The plant life is so unique that it feels like you’re in another world. Spanish Moss (Fun Fact: Spanish Moss isn’t a moss, it’s a bromeliad and most closely related to the pineapple.) covered Cypress trees jut out from the water and buoyant plants create a weird green skin on the surface everywhere you look.

I guess you’ll get a much better look at this stuff in a week and a half when the podcast goes up on…you guessed it, Wednesday at 6pm Pacific!

#45 is done! Ka-KOW!!!

And so am I.

Brett.

Help support washing the swamp off my body.


Thanks!


4 Comments »

  1. That is totally awesome! (Oh my God, I’m starting to sound like you!)

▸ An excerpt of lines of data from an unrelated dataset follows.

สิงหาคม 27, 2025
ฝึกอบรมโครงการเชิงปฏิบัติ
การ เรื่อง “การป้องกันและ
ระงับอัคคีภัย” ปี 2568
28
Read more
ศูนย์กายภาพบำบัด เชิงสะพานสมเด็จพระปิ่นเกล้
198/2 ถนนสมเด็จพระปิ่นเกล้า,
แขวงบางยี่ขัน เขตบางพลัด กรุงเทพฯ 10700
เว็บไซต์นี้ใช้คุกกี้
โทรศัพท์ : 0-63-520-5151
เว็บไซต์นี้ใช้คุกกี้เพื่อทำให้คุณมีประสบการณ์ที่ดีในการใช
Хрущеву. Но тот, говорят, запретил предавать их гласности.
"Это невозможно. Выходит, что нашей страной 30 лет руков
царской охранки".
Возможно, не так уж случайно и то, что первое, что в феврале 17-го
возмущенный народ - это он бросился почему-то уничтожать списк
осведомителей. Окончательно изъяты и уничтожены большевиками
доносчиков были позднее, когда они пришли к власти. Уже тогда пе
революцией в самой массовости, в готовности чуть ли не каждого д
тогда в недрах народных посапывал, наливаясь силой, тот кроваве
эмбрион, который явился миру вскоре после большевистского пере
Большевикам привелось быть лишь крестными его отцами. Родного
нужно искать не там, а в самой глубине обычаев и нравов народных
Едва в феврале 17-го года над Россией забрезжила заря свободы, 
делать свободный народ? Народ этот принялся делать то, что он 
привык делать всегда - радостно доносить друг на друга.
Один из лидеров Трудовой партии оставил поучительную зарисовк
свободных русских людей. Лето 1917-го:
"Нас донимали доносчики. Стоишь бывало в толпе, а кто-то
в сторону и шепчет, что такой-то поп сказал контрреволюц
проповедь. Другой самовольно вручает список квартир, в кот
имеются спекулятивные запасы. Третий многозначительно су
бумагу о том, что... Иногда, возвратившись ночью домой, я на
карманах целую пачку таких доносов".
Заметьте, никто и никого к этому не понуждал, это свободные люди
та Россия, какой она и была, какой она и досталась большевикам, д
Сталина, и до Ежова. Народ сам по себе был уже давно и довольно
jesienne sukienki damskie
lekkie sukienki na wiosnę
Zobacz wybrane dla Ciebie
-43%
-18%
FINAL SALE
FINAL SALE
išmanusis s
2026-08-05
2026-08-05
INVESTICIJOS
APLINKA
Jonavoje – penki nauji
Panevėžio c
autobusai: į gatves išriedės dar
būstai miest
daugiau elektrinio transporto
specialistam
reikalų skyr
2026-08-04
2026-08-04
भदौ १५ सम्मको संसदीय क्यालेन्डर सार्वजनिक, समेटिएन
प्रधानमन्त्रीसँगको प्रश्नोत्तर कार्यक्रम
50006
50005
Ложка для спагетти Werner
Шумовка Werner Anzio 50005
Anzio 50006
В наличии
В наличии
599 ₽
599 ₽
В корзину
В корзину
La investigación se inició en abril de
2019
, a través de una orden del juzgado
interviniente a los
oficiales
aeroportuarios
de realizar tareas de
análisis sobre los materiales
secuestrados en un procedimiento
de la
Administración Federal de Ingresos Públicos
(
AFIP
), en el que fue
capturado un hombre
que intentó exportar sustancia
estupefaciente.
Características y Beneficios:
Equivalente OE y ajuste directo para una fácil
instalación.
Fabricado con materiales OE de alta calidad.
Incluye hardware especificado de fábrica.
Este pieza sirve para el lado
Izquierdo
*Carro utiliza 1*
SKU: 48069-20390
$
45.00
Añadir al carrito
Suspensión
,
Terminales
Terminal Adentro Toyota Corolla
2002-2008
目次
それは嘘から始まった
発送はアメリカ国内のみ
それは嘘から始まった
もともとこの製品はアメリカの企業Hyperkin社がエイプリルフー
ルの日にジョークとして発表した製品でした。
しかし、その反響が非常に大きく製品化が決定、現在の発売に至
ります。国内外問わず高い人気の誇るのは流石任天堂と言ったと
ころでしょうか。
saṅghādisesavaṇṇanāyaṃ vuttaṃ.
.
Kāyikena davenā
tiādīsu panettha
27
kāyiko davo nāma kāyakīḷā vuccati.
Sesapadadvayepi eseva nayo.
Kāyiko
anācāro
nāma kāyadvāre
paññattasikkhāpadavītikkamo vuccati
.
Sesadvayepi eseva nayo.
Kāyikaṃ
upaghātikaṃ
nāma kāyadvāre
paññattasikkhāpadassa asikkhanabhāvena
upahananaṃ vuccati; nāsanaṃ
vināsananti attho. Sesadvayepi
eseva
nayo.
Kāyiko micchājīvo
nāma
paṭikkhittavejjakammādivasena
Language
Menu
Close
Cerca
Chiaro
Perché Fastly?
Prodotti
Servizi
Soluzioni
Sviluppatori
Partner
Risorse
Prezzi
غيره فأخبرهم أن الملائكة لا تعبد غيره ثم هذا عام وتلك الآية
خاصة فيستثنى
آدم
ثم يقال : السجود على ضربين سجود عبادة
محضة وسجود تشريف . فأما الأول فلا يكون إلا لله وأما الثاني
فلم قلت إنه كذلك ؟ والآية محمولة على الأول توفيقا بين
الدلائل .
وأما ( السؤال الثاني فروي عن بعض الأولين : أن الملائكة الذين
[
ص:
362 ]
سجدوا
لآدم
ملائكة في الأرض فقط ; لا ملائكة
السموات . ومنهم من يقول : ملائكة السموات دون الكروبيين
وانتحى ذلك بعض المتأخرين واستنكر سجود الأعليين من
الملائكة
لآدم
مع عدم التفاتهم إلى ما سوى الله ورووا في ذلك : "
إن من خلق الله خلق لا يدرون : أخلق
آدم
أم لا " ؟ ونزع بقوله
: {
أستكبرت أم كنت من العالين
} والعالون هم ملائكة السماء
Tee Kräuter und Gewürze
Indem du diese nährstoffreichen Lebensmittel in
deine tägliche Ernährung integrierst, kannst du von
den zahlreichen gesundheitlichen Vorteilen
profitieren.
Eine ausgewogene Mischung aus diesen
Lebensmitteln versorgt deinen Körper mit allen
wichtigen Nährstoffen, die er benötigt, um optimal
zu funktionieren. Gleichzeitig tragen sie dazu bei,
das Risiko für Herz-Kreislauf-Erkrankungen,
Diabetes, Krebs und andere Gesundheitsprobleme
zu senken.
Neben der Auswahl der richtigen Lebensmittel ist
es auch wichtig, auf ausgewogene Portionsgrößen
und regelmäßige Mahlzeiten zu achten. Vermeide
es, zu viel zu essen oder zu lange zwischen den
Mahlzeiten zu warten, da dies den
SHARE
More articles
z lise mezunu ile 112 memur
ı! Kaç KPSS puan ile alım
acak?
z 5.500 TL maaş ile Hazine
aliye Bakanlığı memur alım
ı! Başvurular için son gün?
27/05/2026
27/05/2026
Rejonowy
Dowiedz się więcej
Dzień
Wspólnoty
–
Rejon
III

    The baby gator is adorable. Did it try to eat your fingers? How on earth did you spot it?

    And Happy St. Patrick’s Day!

    Comment by Judy — March 17, 2008 @ 2:05 pm

  2. Spanish moss is also an epiphyte and thrives in xeric conditions!

    Comment by georgerocks — March 17, 2008 @ 2:07 pm

  3. 1. I brought it with me…y’know, for a snack.

    2. I was expecting a rant about how often you have to wrestle gators the entire time I was writing that and you give me this made-up douchebag science instead?! I can’t believe I put up with this.

    Comment by Brett — March 17, 2008 @ 6:18 pm

  4. The large floating plants are Hyacinth… It’s an invasive species and kind of weed-like. African I think, originally. If you saw really tiny ones, that’s duckweed—one of the smallest of plants. If you catch the timing just right you get a lot of iris blooms out in the swamps too; it’s a close thing.